E & C : La France et d'autres pays d'Europe sont-ils prêts à mettre en place ces réformes ?

D. M. : Quelques avancées se sont produites récemment, en France, comme la mise en place d'un congé de paternité de quatorze jours ou la RTT, qui permet d'améliorer la conciliation entre vie professionnelle et vie familiale, pour les hommes et les femmes ayant de jeunes enfants. Il faut que la société, par l'intermédiaire des lois, montre qu'elle promeut un modèle où hommes et femmes peuvent s'investir également sur le marché du travail et dans la vie familiale. L'Europe constitue aussi un cadre et une occasion exceptionnels pour faire avancer l'égalité hommes-femmes. Le Conseil des ministres de l'Emploi et de la Politique sociale, du 29 juin 2000, a, ainsi, publié une résolution très importante : elle indique que si les femmes ont un handicap vis-à-vis du travail, les hommes ont un handicap par rapport à leur implication dans la vie familiale et qu'il faut traiter ces deux volets en même temps, par des aménagements horaires et des congés, en fait, par une nouvelle organisation du temps de travail promouvant une norme de travail plus courte pour les hommes et les femmes. Pour la première fois, un texte reconnaît une valeur au temps consacré à la parentalité, aux tâches de soin, à l'affection, à l'éducation. Un temps qui, pour n'être pas productif au sens classique du terme, n'en est pas moins essentiel pour l'équilibre et le développement de nos sociétés.

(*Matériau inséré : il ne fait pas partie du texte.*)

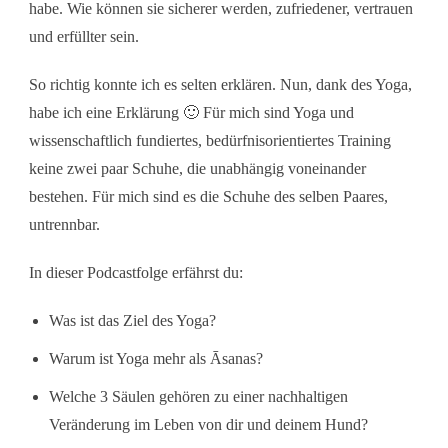
habe. Wie können sie sicherer werden, zufriedener, vertrauen
und erfüllter sein.
So richtig konnte ich es selten erklären. Nun, dank des Yoga,
habe ich eine Erklärung 🙂 Für mich sind Yoga und
wissenschaftlich fundiertes, bedürfnisorientiertes Training
keine zwei paar Schuhe, die unabhängig voneinander
bestehen. Für mich sind es die Schuhe des selben Paares,
untrennbar.
In dieser Podcastfolge erfährst du:
Was ist das Ziel des Yoga?
Warum ist Yoga mehr als Āsanas?
Welche 3 Säulen gehören zu einer nachhaltigen
Veränderung im Leben von dir und deinem Hund?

E & C : Que gagneraient les entreprises à un rééquilibrage des rôles hommes-femmes ?

D. M. : Elles y gagneraient une meilleure utilisation des compétences disponibles. Mais cela implique de revoir le mythe de la disponibilité absolue, en vigueur dans le privé comme dans la fonction publique. Il faut revoir très en profondeur l'organisation du travail, comme certaines entreprises l'ont fait pour mettre en place la RTT. Les femmes, et de plus en plus de jeunes hommes, ont des revendications d'équilibre très fortes. Je pense que leur pression obligera les entreprises à se remodeler et changera le travail, au bénéfice des hommes et des femmes.

SES LECTURES

Dames du XIIe siècle, Eve et les prêtres, Jacques Le Goff, Ed. Gallimard, 1996.

La société du risque, Ulrich Beck, Ed. Aubier, 2001.

Il faut défendre la société, Michel Foucault (cours au Collège de France, 1976), Ed. Seuil, 1997.

PARCOURS

Philosophe, ancienne élève de l'Ecole normale supérieure et de l'ENA, Dominique Méda est l'auteur de plusieurs ouvrages : Le travail, une valeur en voie de disparition (1995), Qu'est-ce que la richesse ? (1999) et Le temps des femmes. Pour un nouveau partage des rôles (2001), trois ouvrages réédités par Champs-Flammarion.

Elle est également coauteur de Trente-cinq heures : le temps du bilan, Desclée de Brouwer, 2001.